Barring an extension, tenants have until June 3 to buy their homes from their current landlord, HMK Ltd., or move out.

"I think the plan was a little late in coming. We have already lost a lot of families," said Stephanie Hanson, an HMK tenant living on disability. "The best scenario is for them not to be displaced out of the neighborhood, for their kids to continue in the schools."

HMK announced last year that it was pulling more than 300 of its properties off the rental market after a dispute with the city over new minimum housing standards.

HMK has put out a detailed, long-term plan to bring affordable housing to West Dallas, but the company has not responded to questions from NBC 5 about its plans to help residents who cannot afford to buy their homes.

In its plan HMK said it wants the city of Dallas to help acquire federal funding for multiple projects.

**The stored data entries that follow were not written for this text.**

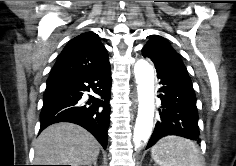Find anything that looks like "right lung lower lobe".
<instances>
[{
  "mask_svg": "<svg viewBox=\"0 0 236 166\" xmlns=\"http://www.w3.org/2000/svg\"><path fill=\"white\" fill-rule=\"evenodd\" d=\"M93 90L101 98L91 96L84 103V92ZM111 69L83 74L50 76L44 93L40 131L58 122H71L87 129L106 149L110 116ZM91 103V105H89ZM102 107L103 109H99Z\"/></svg>",
  "mask_w": 236,
  "mask_h": 166,
  "instance_id": "98d812e1",
  "label": "right lung lower lobe"
}]
</instances>
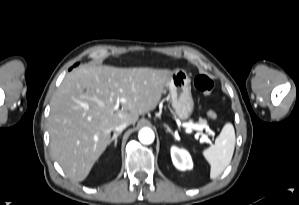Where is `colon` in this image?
<instances>
[{"label":"colon","mask_w":299,"mask_h":205,"mask_svg":"<svg viewBox=\"0 0 299 205\" xmlns=\"http://www.w3.org/2000/svg\"><path fill=\"white\" fill-rule=\"evenodd\" d=\"M194 86L195 88L201 92L203 95H210L214 89V83L211 78L207 75L201 74L196 76L194 79ZM208 116L211 119H216L217 115L213 110L208 111Z\"/></svg>","instance_id":"colon-1"}]
</instances>
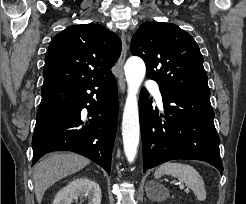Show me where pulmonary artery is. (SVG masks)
Listing matches in <instances>:
<instances>
[{"label": "pulmonary artery", "instance_id": "1", "mask_svg": "<svg viewBox=\"0 0 246 204\" xmlns=\"http://www.w3.org/2000/svg\"><path fill=\"white\" fill-rule=\"evenodd\" d=\"M147 88L152 92L153 96L157 100L158 103H162V95L160 93L159 87L156 82L148 81L146 83Z\"/></svg>", "mask_w": 246, "mask_h": 204}]
</instances>
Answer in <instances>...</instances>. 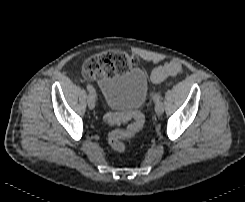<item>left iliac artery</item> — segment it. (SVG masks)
I'll return each instance as SVG.
<instances>
[{
	"instance_id": "obj_1",
	"label": "left iliac artery",
	"mask_w": 245,
	"mask_h": 202,
	"mask_svg": "<svg viewBox=\"0 0 245 202\" xmlns=\"http://www.w3.org/2000/svg\"><path fill=\"white\" fill-rule=\"evenodd\" d=\"M162 100V96L160 95V93H156L154 96H153V101L154 103H159L160 101Z\"/></svg>"
}]
</instances>
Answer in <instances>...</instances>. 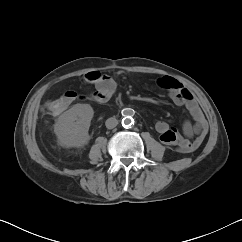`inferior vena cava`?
Instances as JSON below:
<instances>
[{"label":"inferior vena cava","mask_w":242,"mask_h":242,"mask_svg":"<svg viewBox=\"0 0 242 242\" xmlns=\"http://www.w3.org/2000/svg\"><path fill=\"white\" fill-rule=\"evenodd\" d=\"M105 125L108 129H113L118 125V120L114 117L108 118Z\"/></svg>","instance_id":"obj_1"}]
</instances>
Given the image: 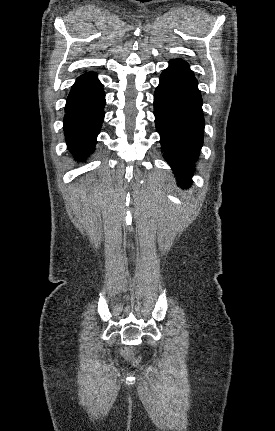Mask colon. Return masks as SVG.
Returning <instances> with one entry per match:
<instances>
[{
	"instance_id": "5ec220e1",
	"label": "colon",
	"mask_w": 275,
	"mask_h": 431,
	"mask_svg": "<svg viewBox=\"0 0 275 431\" xmlns=\"http://www.w3.org/2000/svg\"><path fill=\"white\" fill-rule=\"evenodd\" d=\"M131 350H130V348H125V352L129 355L131 352H130Z\"/></svg>"
}]
</instances>
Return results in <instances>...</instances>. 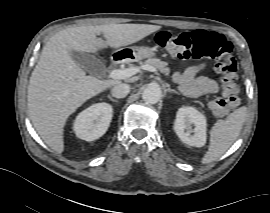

The city has told the company's executive, Khraish Khraish, that HMK is free to do what it wants with its property and does not need the city's help to apply for federal funding for affordable housing projects.

As the two sides continue their stalemate, community advocates like Alex Garcia are on the ground in the community making sure tenants understand their rights. He said some families have already given up and left. Others do not trust the city or HMK.

"You have to be transparent. They've got know that you are for real. You've got to know how to communicate, because they don't know whats going on," he said. "What's lacking right now is empowerment."

Next week, city leaders will meet with tenants and community advocates to discuss the plan. An official announcement is expected by February.

As an Army veteran, Hanson is already planning for the future, whether it's in West Dallas or somewhere else.

"I got plan A, B, and C. Sometimes I just think about moving into an Inwood Suites, taking a few months to regroup," she said, chuckling. "That might be a good avenue."